Ditambah kanan kiriku terpampang nyata air laut yang sejak tadi tampak bergejolak tiada henti. Untung saja aku selalu meraih juara satu lomba lari tingkat nasional sejak masih SD, jadi aku bisa mengimbangi kecepatan gadis itu.
Tapi aku tidak mungkin lari terus menerus, karena tidak ada tempat untuk melarikan diri disini. Dan jika aku terjatuh ke dalam air, itu akan jauh lebih merepotkan. Setidaknya aku harus bernegosiasi dengan gadis itu sambil mencari cara bagaimana caranya agar pedang Agome itu muncul kembali.

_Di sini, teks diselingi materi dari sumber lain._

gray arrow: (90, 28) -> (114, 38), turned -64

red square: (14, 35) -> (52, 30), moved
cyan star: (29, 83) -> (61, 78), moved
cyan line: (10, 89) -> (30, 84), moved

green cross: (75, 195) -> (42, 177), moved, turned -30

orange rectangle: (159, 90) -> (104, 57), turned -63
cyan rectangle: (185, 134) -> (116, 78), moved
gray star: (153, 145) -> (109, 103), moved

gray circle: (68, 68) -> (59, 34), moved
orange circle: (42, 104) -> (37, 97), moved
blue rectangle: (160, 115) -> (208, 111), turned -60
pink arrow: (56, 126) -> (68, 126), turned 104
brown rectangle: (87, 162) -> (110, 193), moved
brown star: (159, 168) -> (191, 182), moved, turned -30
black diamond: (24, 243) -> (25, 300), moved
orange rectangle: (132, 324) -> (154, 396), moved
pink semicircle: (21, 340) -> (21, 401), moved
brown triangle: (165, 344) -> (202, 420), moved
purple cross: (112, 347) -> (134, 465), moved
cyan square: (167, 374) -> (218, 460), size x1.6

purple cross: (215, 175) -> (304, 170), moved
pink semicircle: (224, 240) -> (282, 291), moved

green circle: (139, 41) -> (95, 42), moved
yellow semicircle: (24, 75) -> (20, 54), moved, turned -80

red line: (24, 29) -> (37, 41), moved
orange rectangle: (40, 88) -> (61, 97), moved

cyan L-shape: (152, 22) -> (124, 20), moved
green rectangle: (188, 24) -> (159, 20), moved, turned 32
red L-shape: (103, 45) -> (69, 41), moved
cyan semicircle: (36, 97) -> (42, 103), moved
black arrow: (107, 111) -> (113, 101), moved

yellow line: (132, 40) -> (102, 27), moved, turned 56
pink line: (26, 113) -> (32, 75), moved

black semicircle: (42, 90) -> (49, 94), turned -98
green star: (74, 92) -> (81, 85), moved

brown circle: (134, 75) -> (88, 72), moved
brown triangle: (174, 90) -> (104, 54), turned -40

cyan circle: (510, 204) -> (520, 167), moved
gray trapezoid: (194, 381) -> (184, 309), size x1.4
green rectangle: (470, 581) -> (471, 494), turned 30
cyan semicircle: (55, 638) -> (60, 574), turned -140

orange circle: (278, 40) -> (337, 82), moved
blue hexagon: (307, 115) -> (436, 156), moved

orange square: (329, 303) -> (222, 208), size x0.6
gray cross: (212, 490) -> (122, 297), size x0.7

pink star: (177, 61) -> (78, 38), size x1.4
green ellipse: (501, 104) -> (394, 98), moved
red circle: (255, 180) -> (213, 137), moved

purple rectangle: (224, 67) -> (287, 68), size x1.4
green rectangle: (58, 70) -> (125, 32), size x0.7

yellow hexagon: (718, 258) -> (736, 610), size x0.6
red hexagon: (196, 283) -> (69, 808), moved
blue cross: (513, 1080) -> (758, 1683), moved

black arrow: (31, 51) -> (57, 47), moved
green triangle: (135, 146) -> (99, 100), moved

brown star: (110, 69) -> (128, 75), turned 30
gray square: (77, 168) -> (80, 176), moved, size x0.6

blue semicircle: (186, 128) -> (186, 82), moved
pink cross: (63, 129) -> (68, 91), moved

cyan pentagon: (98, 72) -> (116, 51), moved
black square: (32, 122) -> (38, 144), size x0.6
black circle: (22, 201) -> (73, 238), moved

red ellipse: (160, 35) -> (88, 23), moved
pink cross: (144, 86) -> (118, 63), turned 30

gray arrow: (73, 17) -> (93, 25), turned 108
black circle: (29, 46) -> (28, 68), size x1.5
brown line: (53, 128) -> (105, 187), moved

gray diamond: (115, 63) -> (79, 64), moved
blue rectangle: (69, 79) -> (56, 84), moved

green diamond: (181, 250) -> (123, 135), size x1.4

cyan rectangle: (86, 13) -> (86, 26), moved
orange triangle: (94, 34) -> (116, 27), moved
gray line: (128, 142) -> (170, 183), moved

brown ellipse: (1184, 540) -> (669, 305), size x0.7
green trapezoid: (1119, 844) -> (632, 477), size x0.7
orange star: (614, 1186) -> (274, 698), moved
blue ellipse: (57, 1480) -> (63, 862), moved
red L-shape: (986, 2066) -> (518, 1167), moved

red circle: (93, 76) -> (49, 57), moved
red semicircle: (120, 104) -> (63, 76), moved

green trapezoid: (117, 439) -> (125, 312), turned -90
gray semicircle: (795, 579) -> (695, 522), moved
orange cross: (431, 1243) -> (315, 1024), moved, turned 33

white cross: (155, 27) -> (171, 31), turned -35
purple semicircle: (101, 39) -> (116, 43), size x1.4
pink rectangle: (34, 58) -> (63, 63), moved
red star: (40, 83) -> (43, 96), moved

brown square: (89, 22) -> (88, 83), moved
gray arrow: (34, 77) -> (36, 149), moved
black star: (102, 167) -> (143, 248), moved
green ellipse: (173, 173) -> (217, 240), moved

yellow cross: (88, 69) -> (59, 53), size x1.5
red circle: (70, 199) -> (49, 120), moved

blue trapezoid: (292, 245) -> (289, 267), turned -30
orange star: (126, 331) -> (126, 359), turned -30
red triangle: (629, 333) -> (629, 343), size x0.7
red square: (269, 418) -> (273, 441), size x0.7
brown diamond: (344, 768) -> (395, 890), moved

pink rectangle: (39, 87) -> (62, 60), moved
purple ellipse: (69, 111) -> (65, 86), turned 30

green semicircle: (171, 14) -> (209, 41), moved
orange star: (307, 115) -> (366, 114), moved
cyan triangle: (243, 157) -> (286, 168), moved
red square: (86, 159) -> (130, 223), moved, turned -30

Aku mengerem laju lariku dan langsung berbalik menghadap gadis bernama Glara yang juga ikut menghentikkan laju larinya. Benar seperti dugaanku, dia pasti tidak ingin membawaku dalam keadaan terluka pada Rodra.
Karena sejak tadi aku membaca pergerakannya yang terlihat tidak serius untuk menebaskan pisaunya padaku. Bahkan terkesan membuat bidikannya meleset hanya untuk menakutiku.
Gadis itu kini berdiri sekitar enam meter dariku. Memandang dingin dan tajam.
"Jadi kau mau menyerah sekarang?" seru gadis itu sambil maju selangkah.
Aku berdecih pelan. "Itu tidak akan pernah terjadi."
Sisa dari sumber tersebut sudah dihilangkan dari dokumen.